Otra cosa que cambió dramáticamente durante el último siglo es el número de hijos que tienen las mujeres. Para ilustrar este tema utilizo la estadística de mi país, que es México. En 1970 el promedio por mujer era de seis hijos nacidos vivos. Para 2024 esa cifra se redujo a dos y en estos días es menos de 1.5. No todas las regiones se han comportado igual. La Ciudad de México y Baja California continúan siendo las entidades donde nacen menos niños. En contraste, Guerrero y Chiapas mantienen una tendencia mayor de nacimientos. (Lo más difícil en esos lugares fue reducir el embarazo adolescente).
Cuando nací, la ciudad más poblada del país era la capital. ¿Quién iba a decir que durante este siglo el valle de México iba a sufrir una caída dramática de población? En cambio, Tijuana y Monterrey se convirtieron en las más grandes megalópolis.
Otra variación demográfica importante que me tocó atestiguar es el desbalance entre las poblaciones masculina y femenina. Ya lo decía antes, ellas viven, en promedio, seis años más que los hombres. Esto comenzó a notarse desde el año 2024 y, de nuevo, la Ciudad de México fue la primera urbanización donde apareció este fenómeno.
La disminución de muerte materna, la reducción en el número de hijos para criar, el desarrollo de la medicina y una mejor predisposición genética hizo que, a partir de los 75 años, los hombres nos asumiéramos minoría. Otra minoría obvia de nuestra época son los jóvenes. Todavía recuerdo cuando los partidos políticos hablaban de ganarse a las personas de menor edad. Da risa, comparar con el presente, cuando el voto de los septuagenarios es el oro que los agentes de la política se disputan con uñas y dientes.

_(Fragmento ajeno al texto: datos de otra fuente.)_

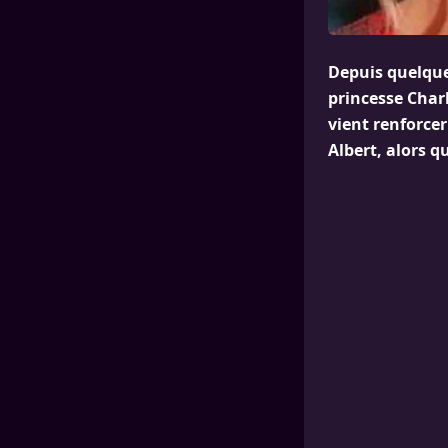
Depuis quelque
princesse Char
vient renforcer
Albert, alors q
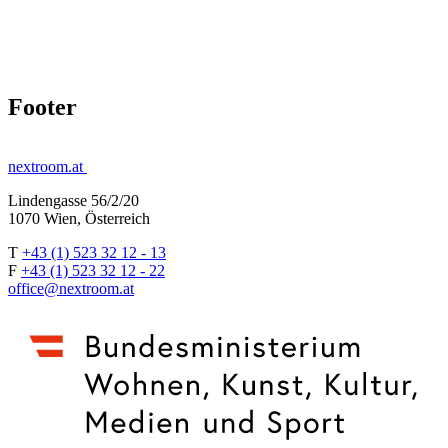
Footer
nextroom.at
Lindengasse 56/2/20
1070 Wien, Österreich
T
+43 (1) 523 32 12 - 13
F
+43 (1) 523 32 12 - 22
office@nextroom.at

Antes los grupos étnicos, religiosos o raciales exigían ser tomados en consideración. En 2070, los jóvenes de 15 a 40 han sustituido a esos grupos marginalizados.
Mis alumnos, todos veinte años menores que yo, me inspiran a seguir con mi carrera docente. Así que, aunque me digan el Biden no tomaré mi retiro antes de que termine esta década.
(Este texto fue, en parte, inspirado en el documento Proyecciones de la población de México y las entidades federativas 2020-2070 del Consejo Consultivo de Conapo).